Understanding your child’s mindset
Is your child easily giving up when trying to learn something new? Are they getting frustrated when they are not instantly successful at it? It begs the question as to whether or not your child has a growth mindset or a fixed mindset.
Let’s start first off by defining what mindset is. Mindset is a set of beliefs and/or assumptions that you hold about yourself and the world around you. Your mindset will shape how you think, feel, and behave.
A person’s mindset—regardless of age—is complex. It’s fluid. It’s dynamic. In fact, your mindset will change day-to-day, shaped by your experiences and interactions. Your mindset might change even during the time you are taking to read this.
Your child is no different.
As above, you could categorize mindsets in two different ways: growth and fixed.

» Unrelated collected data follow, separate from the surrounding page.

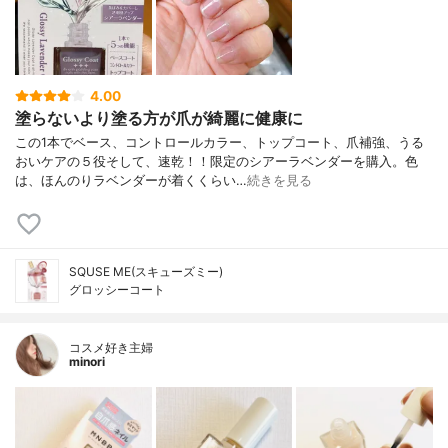
4.00
塗らないより塗る方が爪が綺麗に健康に
この1本でベース、コントロールカラー、トップコート、爪補強、うる
おいケアの５役そして、速乾！！限定のシアーラベンダーを購入。色
は、ほんのりラベンダーが着くくらい…
続きを見る
SQUSE ME(スキューズミー)
グロッシーコート
コスメ好き主婦
minori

Someone with a growth mindset will believe that talent, knowledge, skills, and abilities are acquired through learning. They are not discouraged by what they don’t know are not able to do right at this moment: they have a desire to be taught, to learn, to practice, and develop.
Conversely, someone with a fixed mindset will believe that their abilities are already set in stone. They expect to hit the ball on the first try, or in the world of martial arts, be able to execute a kick perfectly on the first try. They see challenges as an attack on their ego and self-esteem.
You probably see this with your child. If your child is eager to learn, try new things, and stick with it to get better at it—they already have developed a growth mindset. However, if your child is getting frustrated and discouraged because the new challenge is a lot harder than they thought, they most likely have a fixed mindset.
We all have growth mindsets and fixed mindsets, but we want our beliefs in growth and development to take precedence. Why? Because those with growth mindsets have been proven to be more successful in life as they work to achieve goals, reach new milestones, persevere in the wake of unexpected challenges, and never allow failure to defeat them.
So what are the signs of a fixed mindset?
If your child is…
- Unable to deal with setbacks
- Getting easily discouraged by criticism
- Reluctant to try new things
- Giving up easily
- In fear of making mistakes
- Avoiding certain challenging tasks
- Getting easily frustrated when things don’t go their way
- Refusing to ask for help
…chances are they have a static mindset. Setbacks and criticism becomes a tall order. They are discouraged from trying new things. They’re ready to bail on a challenge quickly. Petrified of making mistakes. Frustration. Not wanting to ask for help. All of these are signs of your child having a fixed mindset where things go awry when they come to the realization that their knowledge and skills on certain things isn’t quite where they want it to be at the time they want it to be.
But, you can change your child’s mindset.
How? Here are a few tips.
Let’s remember three things:
- We all make mistakes.
- We can always learn something new.
- We have to do things over and over (practice) until we get better at it.
So how does this translate to your child?
First, help your child develop problem solving strategies. This will help them become more resilient. They will develop the ability to persevere, which is an essential life skill.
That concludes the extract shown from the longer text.